The primary aim of the study was to illuminate the meaning of motivation in the rehabilitation process against a background of increasing sick-listings and disability pensions during the 1990s. Since then, these figures have tended to rise still higher. The government authorities have commissioned many inquiries to overcome this problem and have for many years attempted to identify various means of ensuring satisfactory rehabilitation, but the results have been meagre.
The analytical perspective used in the study took into account both the individual’s micro-level the various individual factors and attitude towards rehabilitation and a macro-level, which considered the health insurance scheme and its incentives, sick-listing by physicians, and any medicalisation for e.g. social problems.
To study motivation, two different questionnaires were designed. The first reflects the expectations that persons on the sick list may have prior to rehabilitation, while the other is based on a theoretical action model that attempts to illuminate the scope for action perceived by the individual as enabling him or her to return to work.

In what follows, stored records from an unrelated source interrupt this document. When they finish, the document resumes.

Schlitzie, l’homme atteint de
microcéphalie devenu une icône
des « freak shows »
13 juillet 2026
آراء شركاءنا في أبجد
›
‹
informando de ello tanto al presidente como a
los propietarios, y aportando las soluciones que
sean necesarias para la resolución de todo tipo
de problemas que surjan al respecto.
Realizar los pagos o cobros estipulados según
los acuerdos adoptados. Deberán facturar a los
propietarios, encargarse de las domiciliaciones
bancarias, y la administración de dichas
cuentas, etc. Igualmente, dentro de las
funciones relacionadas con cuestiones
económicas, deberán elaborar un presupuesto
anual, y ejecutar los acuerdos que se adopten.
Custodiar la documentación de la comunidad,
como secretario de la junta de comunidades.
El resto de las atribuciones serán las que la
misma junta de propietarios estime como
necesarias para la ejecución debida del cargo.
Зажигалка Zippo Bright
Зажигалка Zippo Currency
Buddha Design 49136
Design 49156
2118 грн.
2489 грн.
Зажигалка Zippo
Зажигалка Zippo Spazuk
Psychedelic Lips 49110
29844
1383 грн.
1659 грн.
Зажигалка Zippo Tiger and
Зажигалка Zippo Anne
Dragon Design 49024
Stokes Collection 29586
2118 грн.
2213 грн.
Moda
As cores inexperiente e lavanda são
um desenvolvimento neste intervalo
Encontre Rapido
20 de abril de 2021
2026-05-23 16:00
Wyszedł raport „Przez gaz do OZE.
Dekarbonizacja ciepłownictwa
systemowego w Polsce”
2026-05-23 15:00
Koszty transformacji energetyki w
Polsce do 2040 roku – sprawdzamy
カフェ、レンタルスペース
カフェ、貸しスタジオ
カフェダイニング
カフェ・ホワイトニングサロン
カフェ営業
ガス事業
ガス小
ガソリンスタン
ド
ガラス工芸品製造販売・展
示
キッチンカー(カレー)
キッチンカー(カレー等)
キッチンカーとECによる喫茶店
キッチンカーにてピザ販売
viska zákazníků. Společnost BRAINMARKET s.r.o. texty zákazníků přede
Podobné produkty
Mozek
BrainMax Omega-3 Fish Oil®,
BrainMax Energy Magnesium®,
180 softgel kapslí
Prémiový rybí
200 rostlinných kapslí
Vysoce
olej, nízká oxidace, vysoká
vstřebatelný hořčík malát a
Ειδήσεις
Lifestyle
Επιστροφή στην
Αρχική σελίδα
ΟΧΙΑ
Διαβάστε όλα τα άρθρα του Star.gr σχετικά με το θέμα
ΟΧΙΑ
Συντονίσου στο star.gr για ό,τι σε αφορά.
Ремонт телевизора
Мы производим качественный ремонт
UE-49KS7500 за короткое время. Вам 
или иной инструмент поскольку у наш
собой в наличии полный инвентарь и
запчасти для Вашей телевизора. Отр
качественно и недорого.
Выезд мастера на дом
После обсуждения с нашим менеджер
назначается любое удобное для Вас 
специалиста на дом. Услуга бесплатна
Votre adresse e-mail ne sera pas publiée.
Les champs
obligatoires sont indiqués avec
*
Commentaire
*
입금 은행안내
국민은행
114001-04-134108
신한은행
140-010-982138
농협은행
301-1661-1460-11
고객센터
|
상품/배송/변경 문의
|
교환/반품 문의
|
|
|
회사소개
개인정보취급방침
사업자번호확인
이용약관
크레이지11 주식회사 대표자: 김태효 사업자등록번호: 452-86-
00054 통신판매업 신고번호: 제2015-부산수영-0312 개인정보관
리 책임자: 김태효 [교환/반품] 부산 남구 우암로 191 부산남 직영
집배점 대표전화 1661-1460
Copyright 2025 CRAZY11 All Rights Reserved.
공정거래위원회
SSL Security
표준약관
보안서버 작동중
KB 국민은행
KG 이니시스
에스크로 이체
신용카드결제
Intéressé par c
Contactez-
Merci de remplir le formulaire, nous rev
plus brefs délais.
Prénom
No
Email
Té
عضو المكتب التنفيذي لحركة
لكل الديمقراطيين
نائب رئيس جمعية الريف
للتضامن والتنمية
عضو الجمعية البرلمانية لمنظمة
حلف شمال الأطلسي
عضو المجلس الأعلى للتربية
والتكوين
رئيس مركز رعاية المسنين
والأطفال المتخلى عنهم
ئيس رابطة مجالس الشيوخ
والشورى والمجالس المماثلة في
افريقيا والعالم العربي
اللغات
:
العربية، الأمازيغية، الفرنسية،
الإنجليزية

The empirical base of the study is a prospective cohort study of a number of individuals on the sick list whose progress was monitored by three surveys carried out over one year with follow-up after a further year. The response population consists of 185 subjects who responded to the first questionnaire. The second questionnaire was answered by 151 persons and they formed the population that was analysed more closely. In this population, women were over-represented, as were those who were over 40 and those with a low level of formal education. This result is well in accordance with the findings of other studies. Two thirds had returned to work at follow-up two years later. Over one third had not received vocationally oriented rehabilitation in any form, while 23% had received rehabilitation with a rehabilitation allowance and 41% had received some other form of vocational rehabilitation. The men had more often received rehabilitation with a rehabilitation allowance than the women, although there was otherwise no difference between the sexes.
The significance of the various independent variables for rehabilitation and a return to work was investigated in regression analyses. All analyses showed a strong negative relationship between rehabilitation and return to work. Those who had received rehabilitation had far fewer chances of returning to work than those who had not. Part of the explanation may be the strong relationship between poor health and rehabilitation programmes and the fact that rehabilitation programmes had consequently tended to concentrate on the worst cases. Those in better health had managed to return to work without the assistance of the social insurance office.
The so-called action variables were also found to be of good predictive value both as an analysis per se and as included in a regression analysis in which other variables were also taken into account. Subjects who had assessed their potential for returning to work as great had in fact returned to work at follow-up, while those who deemed themselves to have little potential had returned to work less frequently. In terms of expectations, the subjects expected to receive an exact diagnosis and attain an improvement in their physical performance, while their expectation of receiving a disability pension was low.
In conclusion, it was established that the questionnaires tested in the study could be used to advantage in the practical rehabilitation programmes organised by the insurance offices. Persons on sick leave would then become more involved in their own rehabilitation process and resources could be directed to areas in which they are needed.